Each piece consists of a simple geometric shape projected against the corner of a room. That’s it… and it’s amazing. Conceived in the mid-60s, Turrell first displayed these works in a vacant hotel, which may explain the construction of single rooms for each sculpture, a lowered gallery ceiling, and the carpeted floors, only for this exhibition.

Afrum, Pale Pink. 1967

Afrum, Pale Pink. 1967

Though I’ve never seen the apparatus for projections, I read recently that he uses silver-taped 35mm slides. If, like me, you entered art school pre-2000s, you’re familiar with the silver tape you use to “crop” the slides in your art portfolio (so the wall would appear completely black) – which is exactly what he used to mask these shapes by hand. As one would expect, he was also extremely particular about the projector itself, first using a Leitz slide projector, then a custom Xenon projector (if you’re interested, read the full technical journey here).

Pullen, Blue. 1968

Pullen, Blue. 1968

As HoloLens and this CRAZY Tilt Brush become reality, these analog projections aren’t losing their magic. First, it’s amazing that Turrell successfully achieved the illusion of solid and three-dimensional volume without a computer or video projector, let alone virtual reality goggles. But now viewing these works 50 years later (!!!), their non-digital elements are refreshingly realistic. For example, a grain of dust occasionally and accidentally clings to the edge of a slide in the projector, which translates on the wall to something resembling a hand-cut paper edge. These tiny “flaws” feel more tangible and object-like than a perfect pixelated line, without betraying the work’s precision.

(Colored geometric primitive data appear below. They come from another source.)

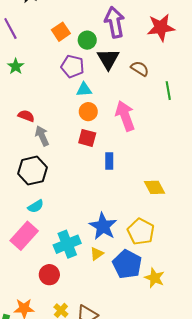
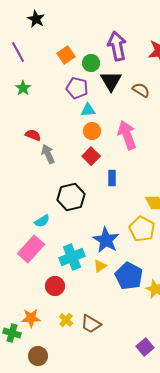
red square: (87, 138) -> (91, 156), turned 30
black hexagon: (33, 171) -> (71, 197), moved
yellow pentagon: (141, 232) -> (142, 229), moved

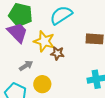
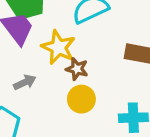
yellow circle: (42, 84) -> (81, 99), moved

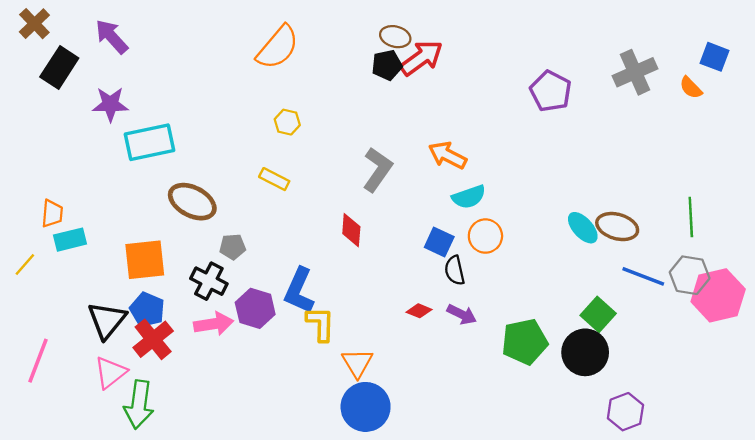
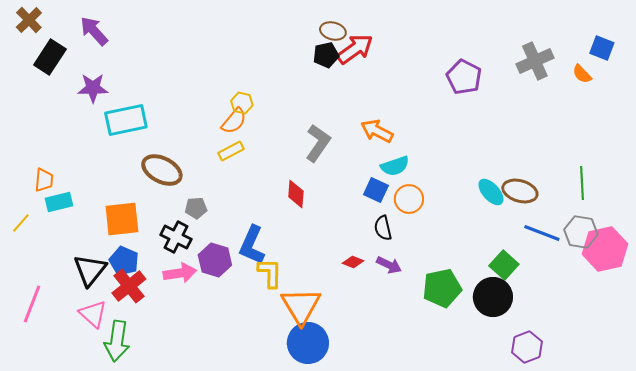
orange semicircle: (278, 47) -> (234, 121), moved, size x0.7
yellow rectangle: (274, 179) -> (231, 151), turned -55
blue square: (439, 242) -> (376, 190), moved
orange triangle: (357, 363) -> (301, 306), size x1.5
pink triangle: (110, 373) -> (93, 314), turned -40

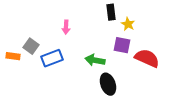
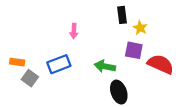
gray square: (31, 46) -> (30, 78), moved

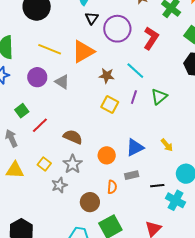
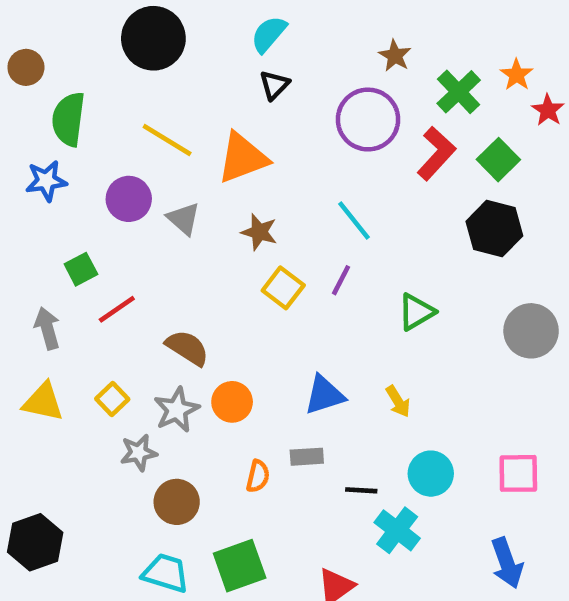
purple circle: (117, 29) -> (368, 120), moved
red L-shape: (151, 38) -> (436, 153), moved
brown star: (107, 76) -> (259, 232), moved
green triangle: (159, 97) -> (416, 312), moved
orange circle: (107, 155) -> (232, 402), moved
brown circle: (90, 202) -> (177, 502), moved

Afrum, Pale Pink. 1967 (detail)

Afrum, Pale Pink. 1967 (detail)

The collection spans two locations of Pace Gallery, and each space includes a unique bonus. In Chelsea, that bonus is a collection of 36 drawings: the 6 projections on view PLUS 30 more variations!

James Turrell, Gard from Projection Piece Drawings, 1970-1971

James Turrell, Gard from Projection Piece Drawings, 1970-1971

James Turrell, Juke from Projection Piece Drawings, 1970-1971

James Turrell, Juke from Projection Piece Drawings, 1970-1971

I love the efficiency of his drawing process. It appears as if each work is made up a print or xerox copy of gridded lines. onto which he drew a red shape, and then used white-out to remove the unwanted lines inside. You can see it best below, and even better in person.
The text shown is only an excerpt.